Resolving Token Limit Conflicts and Optimizing Snippet Results
Step 1: Validate Tokenizer-Specific Token Limits
Test the snippet function with your tokenizer to determine practical limits. For trigram tokenizers, incrementally increase the token limit until the returned snippet stabilizes:
-- Test snippet token limits with trigram tokenizer
SELECT
snippet(fts_table, 0, '<b>', '</b>', '…', 70)
FROM fts_table
WHERE fts_table MATCH 'hake';
Compare results at 64, 70, and higher values. If no errors occur and snippets remain coherent, the tokenizer likely supports higher limits.
Step 2: Adjust Token Limits Based on Tokenizer Output Size
Calculate the effective character limit for your tokenizer. For trigrams:
Effective Characters ≈ Token Limit × 3 - Overlaps
A 70-token limit with trigrams covers ~210 characters. For word-based tokenizers, assume an average of 6 characters per token (including spaces). Adjust the token limit to align with your desired snippet length.
Step 3: Monitor SQLite Updates and Documentation Revisions
The discrepancy between observed behavior and documentation may stem from legacy constraints that no longer apply. Review SQLite’s changelog for FTS5 updates, particularly around token limits. If the limit is enforced in newer versions, conditionally apply token limits based on the SQLite version:
-- Check SQLite version
SELECT sqlite_version();
-- Use 64 tokens for versions ≥ 3.35.0, else 70
SELECT
snippet(fts_table, 0, '<b>', '</b>', '…',
CASE
WHEN CAST(substr(sqlite_version(), 1, 4) AS REAL) >= 3.35 THEN 64
ELSE 70
END
)
FROM fts_table;
Step 4: Implement Application-Level Snippet Truncation
If consistency across tokenizers is critical, use a lower token limit and truncate snippets programmatically.

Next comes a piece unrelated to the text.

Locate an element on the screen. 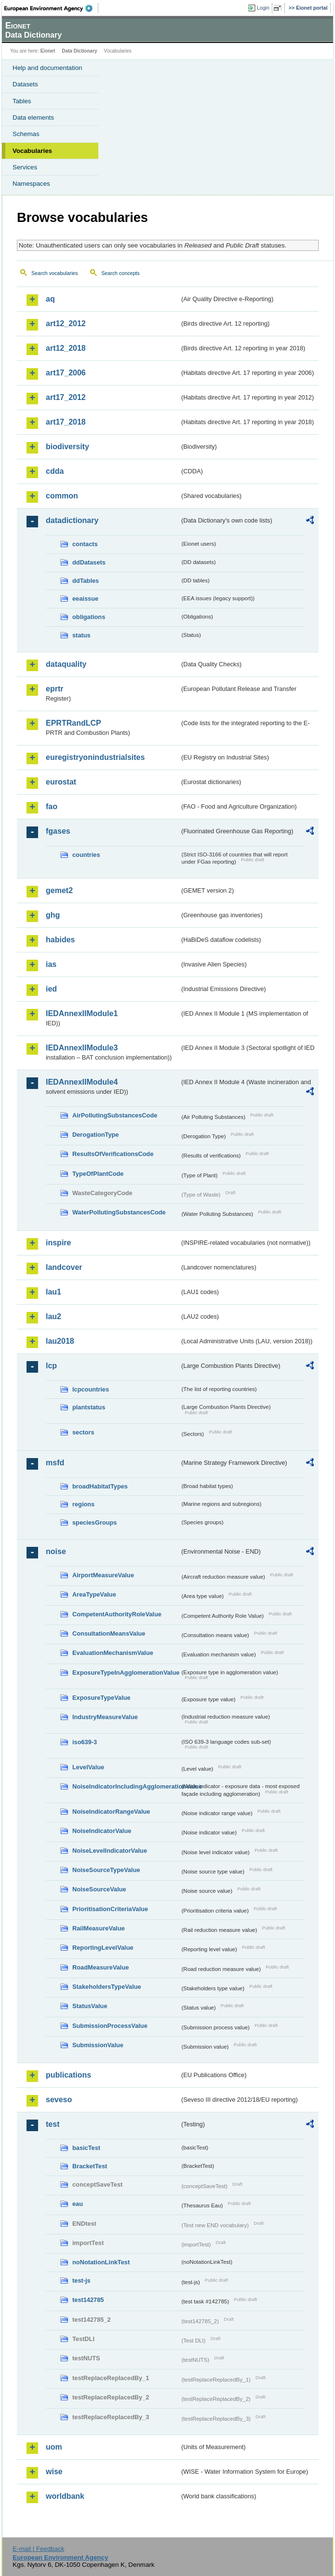  NoiseIndicatorRangeValue is located at coordinates (111, 1811).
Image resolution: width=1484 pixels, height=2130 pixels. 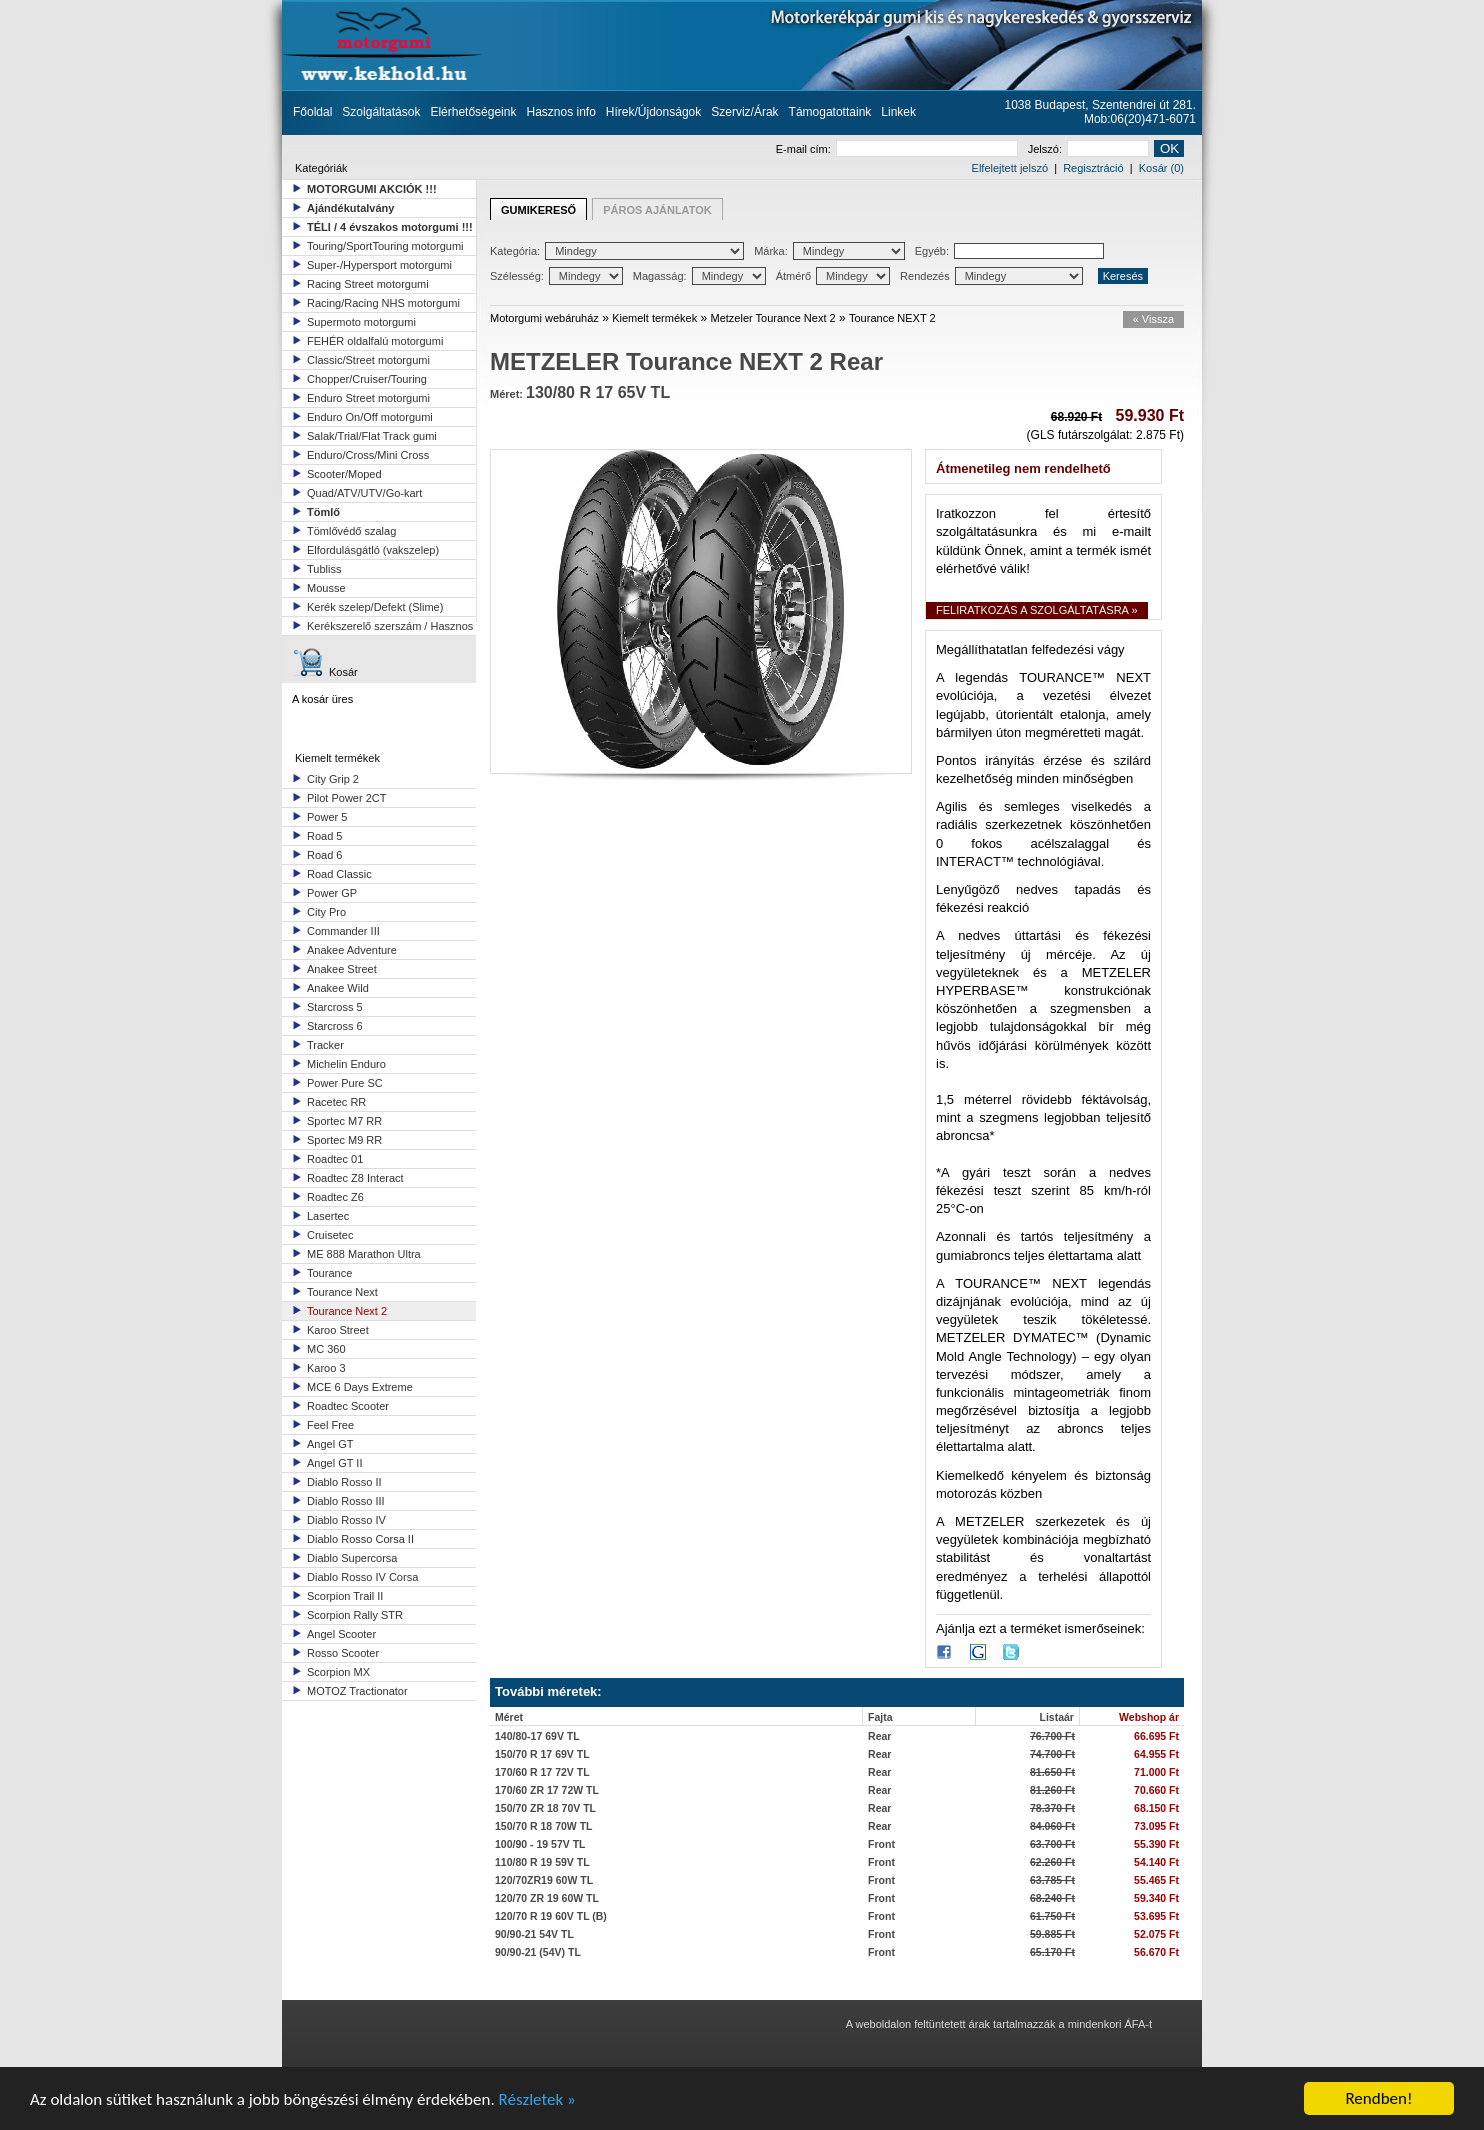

For example, request 64 tokens but trim the result to 200 characters:
# Python example: Truncate snippet after 200 characters
snippet = cursor.execute("SELECT snippet(...)").fetchone()[0]

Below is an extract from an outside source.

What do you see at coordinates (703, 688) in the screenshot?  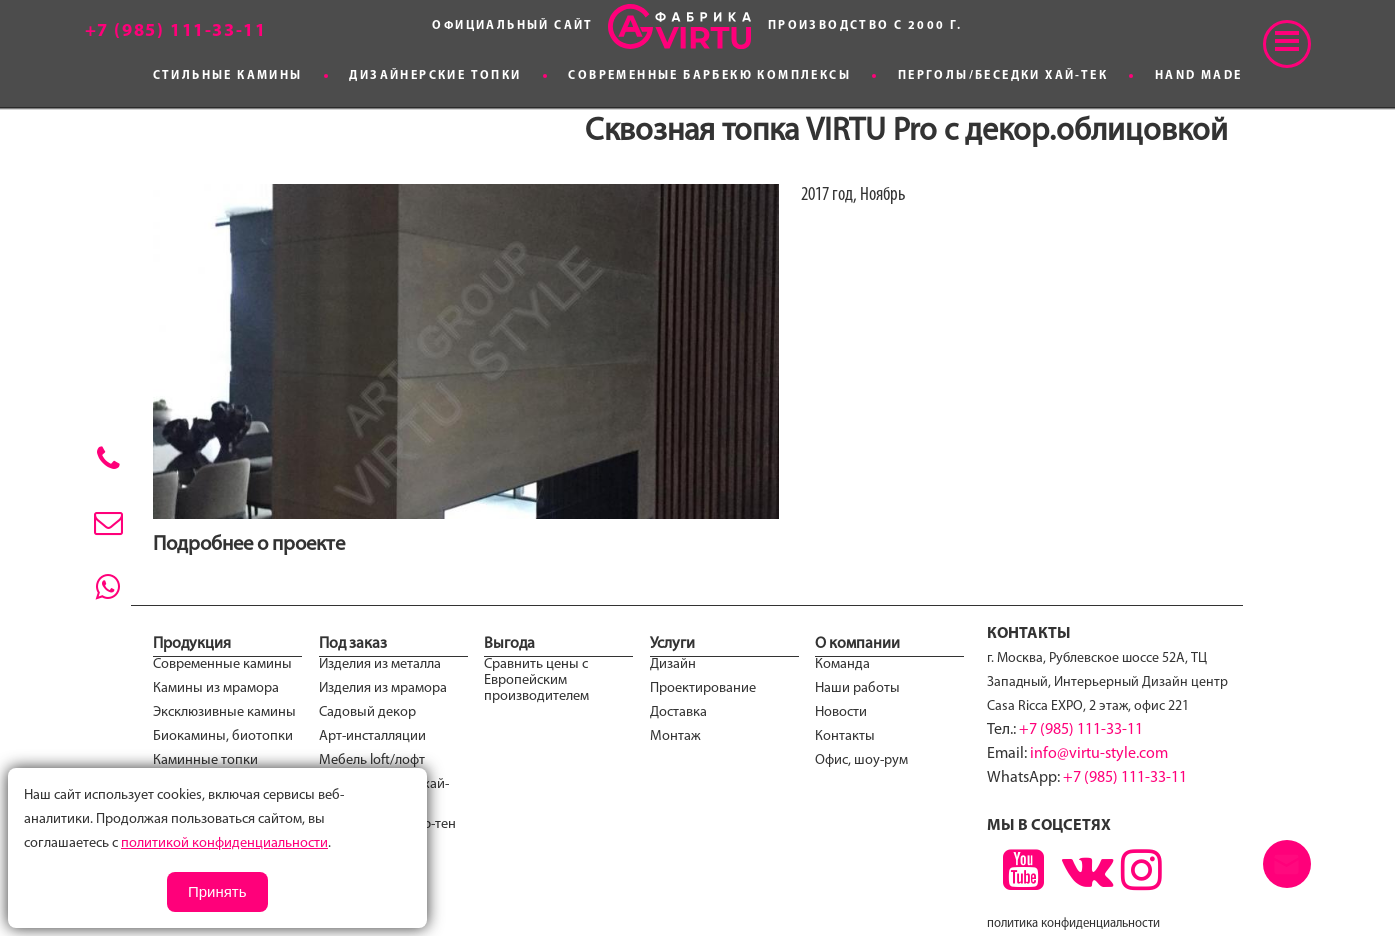 I see `Проектирование` at bounding box center [703, 688].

truncated_snippet = snippet[:200] + '…' if len(snippet) > 200 else snippet
Step 5: Redesign Tokenizer Strategy for Balanced Snippet Granularity
If trigram tokenization forces impractical token limits, consider hybrid tokenization. Use a word tokenizer with partial trigram support for specific columns:
-- Create a trigram-virtual table for specific fields
CREATE VIRTUAL TABLE fts_hybrid USING fts5(
content,
tokenize = 'unicode61 separators " -_" trigram'
);
This approach allows word-based snippet limits while retaining trigram search capabilities for complex queries.
Final Recommendation
The FTS5 snippet function’s token limit is tokenizer-dependent and should be treated as a flexible parameter. For trigram tokenizers, values up to 70 tokens are empirically stable, but monitor SQLite updates for changes. Always benchmark snippet lengths against your data’s token distribution to ensure usability.